# [What the exercise asks]
For every entry below, give it back exactly and leave out any image.

# [Data]
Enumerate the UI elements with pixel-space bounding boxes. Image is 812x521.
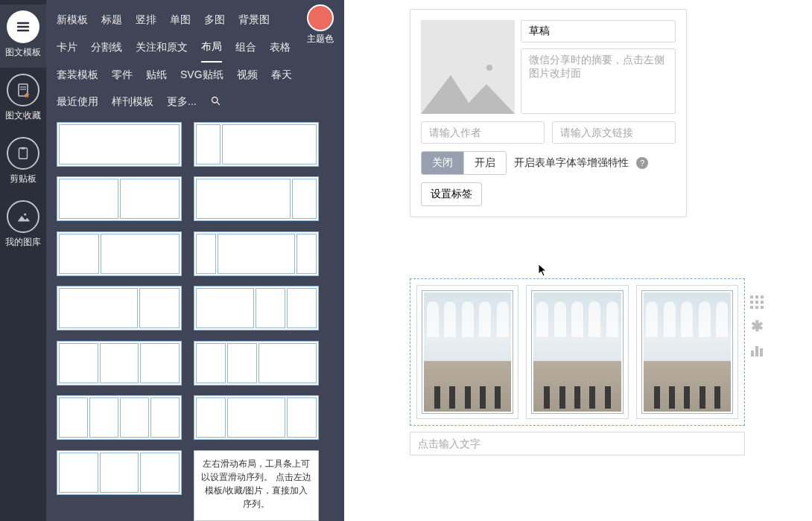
cover-image-placeholder[interactable] xyxy=(421,20,515,114)
tab-video[interactable]: 视频 xyxy=(237,63,258,89)
layout-1-2[interactable] xyxy=(57,231,182,276)
theme-color-label: 主题色 xyxy=(302,33,338,45)
layout-strip-left[interactable] xyxy=(194,122,319,167)
tab-card[interactable]: 卡片 xyxy=(57,35,77,62)
search-icon[interactable] xyxy=(210,89,221,116)
template-panel: 主题色 新模板 标题 竖排 单图 多图 背景图 卡片 分割线 关注和原文 布局 … xyxy=(46,0,344,521)
photo-placeholder xyxy=(644,293,731,412)
svg-point-9 xyxy=(212,98,218,103)
svg-rect-17 xyxy=(761,301,764,304)
svg-rect-14 xyxy=(761,295,764,298)
editor-area: 关闭 开启 开启表单字体等增强特性 ? 设置标签 xyxy=(344,0,812,521)
svg-rect-13 xyxy=(755,295,758,298)
set-tags-button[interactable]: 设置标签 xyxy=(421,182,482,206)
image-slot-2[interactable] xyxy=(526,285,628,419)
theme-color-dot xyxy=(307,4,334,31)
photo-placeholder xyxy=(533,293,621,412)
rail-item-favorites[interactable]: 图文收藏 xyxy=(0,68,46,131)
svg-rect-12 xyxy=(750,295,753,298)
photo-placeholder xyxy=(424,293,511,412)
layout-1-1-2[interactable] xyxy=(194,341,319,386)
layout-tooltip: 左右滑动布局，工具条上可以设置滑动序列。 点击左边模板/收藏/图片，直接加入序列… xyxy=(194,450,319,521)
toggle-on[interactable]: 开启 xyxy=(463,152,506,174)
help-icon[interactable]: ? xyxy=(636,157,648,169)
rail-label: 图文模板 xyxy=(0,46,46,59)
rail-label: 剪贴板 xyxy=(0,173,46,185)
layout-3col[interactable] xyxy=(57,341,182,386)
image-slot-3[interactable] xyxy=(636,285,738,419)
svg-rect-16 xyxy=(755,301,758,304)
svg-rect-22 xyxy=(755,346,758,357)
svg-rect-19 xyxy=(755,306,758,309)
svg-rect-18 xyxy=(750,306,753,309)
tab-svg-stickers[interactable]: SVG贴纸 xyxy=(180,63,223,89)
caption-input[interactable] xyxy=(410,432,745,456)
author-input[interactable] xyxy=(421,121,545,144)
left-rail: 图文模板 图文收藏 剪贴板 我的图库 xyxy=(0,0,46,521)
svg-rect-6 xyxy=(19,148,28,159)
tab-vertical[interactable]: 竖排 xyxy=(136,7,156,34)
svg-point-8 xyxy=(24,214,26,216)
tab-stickers[interactable]: 贴纸 xyxy=(146,63,167,89)
layout-4col[interactable] xyxy=(57,395,182,440)
svg-rect-20 xyxy=(761,306,764,309)
theme-color-picker[interactable]: 主题色 xyxy=(302,4,338,45)
tab-table[interactable]: 表格 xyxy=(270,35,291,62)
tab-title[interactable]: 标题 xyxy=(101,7,122,34)
enhance-toggle: 关闭 开启 xyxy=(421,151,507,175)
layout-1-2-1[interactable] xyxy=(194,395,319,440)
image-slot-1[interactable] xyxy=(416,285,518,419)
cursor-icon xyxy=(538,263,548,280)
tab-combo[interactable]: 组合 xyxy=(235,35,256,62)
rail-item-gallery[interactable]: 我的图库 xyxy=(0,194,46,258)
summary-input[interactable] xyxy=(521,48,676,114)
svg-rect-15 xyxy=(750,301,753,304)
layout-strip-right[interactable] xyxy=(194,176,319,221)
rail-item-templates[interactable]: 图文模板 xyxy=(0,4,46,68)
title-input[interactable] xyxy=(521,20,676,42)
bars-icon[interactable] xyxy=(749,342,764,357)
tab-set[interactable]: 套装模板 xyxy=(57,63,98,89)
tab-recent[interactable]: 最近使用 xyxy=(57,89,98,116)
tab-spring[interactable]: 春天 xyxy=(271,63,292,89)
layout-1col[interactable] xyxy=(57,122,182,167)
svg-rect-23 xyxy=(760,348,763,357)
tab-divider[interactable]: 分割线 xyxy=(91,35,122,62)
tab-single-image[interactable]: 单图 xyxy=(170,7,191,34)
category-tabs: 新模板 标题 竖排 单图 多图 背景图 卡片 分割线 关注和原文 布局 组合 表… xyxy=(46,0,344,116)
layout-2-1[interactable] xyxy=(57,286,182,330)
svg-point-11 xyxy=(486,65,492,71)
layout-2col[interactable] xyxy=(57,176,182,221)
gallery-icon xyxy=(7,200,39,233)
enhance-label: 开启表单字体等增强特性 xyxy=(514,156,629,170)
toggle-off[interactable]: 关闭 xyxy=(422,152,463,174)
grid-icon[interactable] xyxy=(749,295,764,310)
tab-follow[interactable]: 关注和原文 xyxy=(136,35,188,62)
block-side-tools: ✱ xyxy=(749,295,764,357)
article-meta-card: 关闭 开启 开启表单字体等增强特性 ? 设置标签 xyxy=(410,9,687,217)
svg-rect-7 xyxy=(21,147,25,150)
tab-layout[interactable]: 布局 xyxy=(201,34,222,63)
svg-rect-21 xyxy=(751,351,754,357)
rail-label: 我的图库 xyxy=(0,236,46,249)
layout-2-1-1[interactable] xyxy=(194,286,319,330)
layout-3col-b[interactable] xyxy=(57,450,182,495)
tab-new-template[interactable]: 新模板 xyxy=(57,7,88,34)
rail-item-clipboard[interactable]: 剪贴板 xyxy=(0,131,46,194)
svg-line-10 xyxy=(217,102,219,104)
tab-multi-image[interactable]: 多图 xyxy=(204,7,225,34)
tab-more[interactable]: 更多... xyxy=(167,89,197,116)
source-url-input[interactable] xyxy=(552,121,676,144)
clipboard-icon xyxy=(7,137,39,170)
tab-background[interactable]: 背景图 xyxy=(238,7,270,34)
three-image-block[interactable] xyxy=(410,278,745,426)
page-star-icon xyxy=(7,74,39,106)
layout-grid: 左右滑动布局，工具条上可以设置滑动序列。 点击左边模板/收藏/图片，直接加入序列… xyxy=(46,116,344,521)
layout-strip-both[interactable] xyxy=(194,231,319,276)
asterisk-icon[interactable]: ✱ xyxy=(749,319,764,333)
tab-sample[interactable]: 样刊模板 xyxy=(112,89,153,116)
tab-parts[interactable]: 零件 xyxy=(112,63,133,89)
menu-icon xyxy=(7,10,39,43)
rail-label: 图文收藏 xyxy=(0,109,46,122)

# [Finished task]
Enumerate the UI elements with pixel-space bounding boxes. Image is 812x521.
cover-image-placeholder[interactable] xyxy=(421,20,515,114)
tab-video[interactable]: 视频 xyxy=(237,63,258,89)
layout-1-2[interactable] xyxy=(57,231,182,276)
theme-color-label: 主题色 xyxy=(302,33,338,45)
layout-strip-left[interactable] xyxy=(194,122,319,167)
tab-card[interactable]: 卡片 xyxy=(57,35,77,62)
search-icon[interactable] xyxy=(210,89,221,116)
template-panel: 主题色 新模板 标题 竖排 单图 多图 背景图 卡片 分割线 关注和原文 布局 … xyxy=(46,0,344,521)
photo-placeholder xyxy=(644,293,731,412)
svg-point-9 xyxy=(212,98,218,103)
svg-rect-17 xyxy=(761,301,764,304)
svg-rect-14 xyxy=(761,295,764,298)
editor-area: 关闭 开启 开启表单字体等增强特性 ? 设置标签 xyxy=(344,0,812,521)
svg-rect-13 xyxy=(755,295,758,298)
set-tags-button[interactable]: 设置标签 xyxy=(421,182,482,206)
image-slot-2[interactable] xyxy=(526,285,628,419)
theme-color-dot xyxy=(307,4,334,31)
photo-placeholder xyxy=(533,293,621,412)
rail-item-favorites[interactable]: 图文收藏 xyxy=(0,68,46,131)
svg-rect-12 xyxy=(750,295,753,298)
photo-placeholder xyxy=(424,293,511,412)
layout-1-1-2[interactable] xyxy=(194,341,319,386)
layout-tooltip: 左右滑动布局，工具条上可以设置滑动序列。 点击左边模板/收藏/图片，直接加入序列… xyxy=(194,450,319,521)
toggle-on[interactable]: 开启 xyxy=(463,152,506,174)
help-icon[interactable]: ? xyxy=(636,157,648,169)
rail-label: 图文模板 xyxy=(0,46,46,59)
rail-label: 剪贴板 xyxy=(0,173,46,185)
layout-3col[interactable] xyxy=(57,341,182,386)
image-slot-3[interactable] xyxy=(636,285,738,419)
svg-rect-16 xyxy=(755,301,758,304)
svg-rect-22 xyxy=(755,346,758,357)
svg-rect-19 xyxy=(755,306,758,309)
svg-rect-18 xyxy=(750,306,753,309)
tab-svg-stickers[interactable]: SVG贴纸 xyxy=(180,63,223,89)
caption-input[interactable] xyxy=(410,432,745,456)
author-input[interactable] xyxy=(421,121,545,144)
left-rail: 图文模板 图文收藏 剪贴板 我的图库 xyxy=(0,0,46,521)
svg-rect-6 xyxy=(19,148,28,159)
tab-vertical[interactable]: 竖排 xyxy=(136,7,156,34)
svg-point-8 xyxy=(24,214,26,216)
tab-stickers[interactable]: 贴纸 xyxy=(146,63,167,89)
layout-4col[interactable] xyxy=(57,395,182,440)
svg-rect-20 xyxy=(761,306,764,309)
theme-color-picker[interactable]: 主题色 xyxy=(302,4,338,45)
tab-table[interactable]: 表格 xyxy=(270,35,291,62)
tab-title[interactable]: 标题 xyxy=(101,7,122,34)
enhance-toggle: 关闭 开启 xyxy=(421,151,507,175)
layout-1-2-1[interactable] xyxy=(194,395,319,440)
image-slot-1[interactable] xyxy=(416,285,518,419)
cursor-icon xyxy=(538,263,548,280)
tab-combo[interactable]: 组合 xyxy=(235,35,256,62)
rail-item-gallery[interactable]: 我的图库 xyxy=(0,194,46,258)
summary-input[interactable] xyxy=(521,48,676,114)
svg-rect-15 xyxy=(750,301,753,304)
layout-strip-right[interactable] xyxy=(194,176,319,221)
rail-item-templates[interactable]: 图文模板 xyxy=(0,4,46,68)
title-input[interactable] xyxy=(521,20,676,42)
bars-icon[interactable] xyxy=(749,342,764,357)
tab-set[interactable]: 套装模板 xyxy=(57,63,98,89)
tab-recent[interactable]: 最近使用 xyxy=(57,89,98,116)
tab-spring[interactable]: 春天 xyxy=(271,63,292,89)
layout-1col[interactable] xyxy=(57,122,182,167)
svg-rect-23 xyxy=(760,348,763,357)
tab-divider[interactable]: 分割线 xyxy=(91,35,122,62)
tab-single-image[interactable]: 单图 xyxy=(170,7,191,34)
category-tabs: 新模板 标题 竖排 单图 多图 背景图 卡片 分割线 关注和原文 布局 组合 表… xyxy=(46,0,344,116)
layout-2-1[interactable] xyxy=(57,286,182,330)
svg-point-11 xyxy=(486,65,492,71)
layout-2col[interactable] xyxy=(57,176,182,221)
gallery-icon xyxy=(7,200,39,233)
enhance-label: 开启表单字体等增强特性 xyxy=(514,156,629,170)
toggle-off[interactable]: 关闭 xyxy=(422,152,463,174)
grid-icon[interactable] xyxy=(749,295,764,310)
tab-follow[interactable]: 关注和原文 xyxy=(136,35,188,62)
block-side-tools: ✱ xyxy=(749,295,764,357)
article-meta-card: 关闭 开启 开启表单字体等增强特性 ? 设置标签 xyxy=(410,9,687,217)
svg-rect-7 xyxy=(21,147,25,150)
tab-layout[interactable]: 布局 xyxy=(201,34,222,63)
svg-rect-21 xyxy=(751,351,754,357)
rail-label: 我的图库 xyxy=(0,236,46,249)
layout-2-1-1[interactable] xyxy=(194,286,319,330)
layout-3col-b[interactable] xyxy=(57,450,182,495)
tab-new-template[interactable]: 新模板 xyxy=(57,7,88,34)
rail-item-clipboard[interactable]: 剪贴板 xyxy=(0,131,46,194)
svg-line-10 xyxy=(217,102,219,104)
tab-multi-image[interactable]: 多图 xyxy=(204,7,225,34)
tab-more[interactable]: 更多... xyxy=(167,89,197,116)
source-url-input[interactable] xyxy=(552,121,676,144)
clipboard-icon xyxy=(7,137,39,170)
tab-background[interactable]: 背景图 xyxy=(238,7,270,34)
three-image-block[interactable] xyxy=(410,278,745,426)
page-star-icon xyxy=(7,74,39,106)
layout-grid: 左右滑动布局，工具条上可以设置滑动序列。 点击左边模板/收藏/图片，直接加入序列… xyxy=(46,116,344,521)
layout-strip-both[interactable] xyxy=(194,231,319,276)
asterisk-icon[interactable]: ✱ xyxy=(749,319,764,333)
tab-sample[interactable]: 样刊模板 xyxy=(112,89,153,116)
tab-parts[interactable]: 零件 xyxy=(112,63,133,89)
menu-icon xyxy=(7,10,39,43)
rail-label: 图文收藏 xyxy=(0,109,46,122)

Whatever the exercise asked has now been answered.